Outdoor exercise brought little


My rations consisted of about two pounds of black bread, and for dinner at midday two dishes, which were not bad, but insufficient in quantity—always half cold, moreover, as all the food had to be brought a long way. As an unconvicted prisoner I could have provided myself with better accommodation at my own expense; but that was impossible at first, because the gendarmes who brought me had given over my luggage and my money to the officer of gendarmerie, and he had delivered it to the Central Department of the State Police. The worst of this was that it meant the loss of my spectacles, and therefore I could not read, another privilege to which I had a right, as an unconvicted prisoner.

This made the days, and the nights too, seem interminable. I did everything I could think of to occupy myself. I tried arithmetical problems, of course in my head, for writing materials were not allowed; I related my own history as an exercise of memory; and at last I hit on the plan of “publishing” a newspaper. When I had got through washing and dressing in the morning, I ate a piece of bread, and then “read my paper.” First came a leading article on some question of the day, then the summary 51of news, gossip of the town, notes, etc. After some days, of course, my “copy” began to run short, and the contents of my journal became very uninteresting. The reading of it could not occupy the whole day, and I was often, too, kept awake at night by the cold; so I filled in my time by running up and down, up and down, like a beast in its cage Optometry BSc.
relief from the eternal solitude; it was only taken every other day, and lasted a very short while. The time allowed was but a quarter of an hour, including dressing and undressing, my own clothes being brought to me for these occasions. My walks took place in a yard enclosed with high walls, where no one was to be seen but gendarmes and sentries. The slightest attempt to converse with them was forbidden, or even that they should answer the simplest question. If one asked anything they stared straight in one’s face and were dumb .

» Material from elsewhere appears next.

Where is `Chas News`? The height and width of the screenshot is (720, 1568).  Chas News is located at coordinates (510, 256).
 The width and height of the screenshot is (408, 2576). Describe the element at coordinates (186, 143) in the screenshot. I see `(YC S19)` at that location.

After some days, however, an occupation provided itself; I became aware of a gentle knocking, perceptible at a slight distance from the wall. When I was in prison before I had learned to use this means of communication with my fellow-captives, and the alphabetical code at once came back to me.[23]

It is difficult to describe my joy when I heard the familiar sounds, and supposed they must be addressed to myself, but I was soon undeceived. I began to knock back, 52but found out at once that the signals were not meant for me; two friends were having conversation, and they would not answer my attempts to introduce myself. This knocking was strictly forbidden, and they hesitated to admit an unknown person to their company, fearing to be entrapped, and deprived of further intercourse. I was obliged to content myself with making out what these two said to each other in their short conversations, but it was only stereotyped, often-recurring phrases: “Good morning,” “How have you slept?” “What are you doing?” and the answers: “Well,” “Drinking tea,” etc. I envied them the exchange of such insignificant speeches. I never discovered whether they were two men or two women, or a man and a woman nuskin hong kong.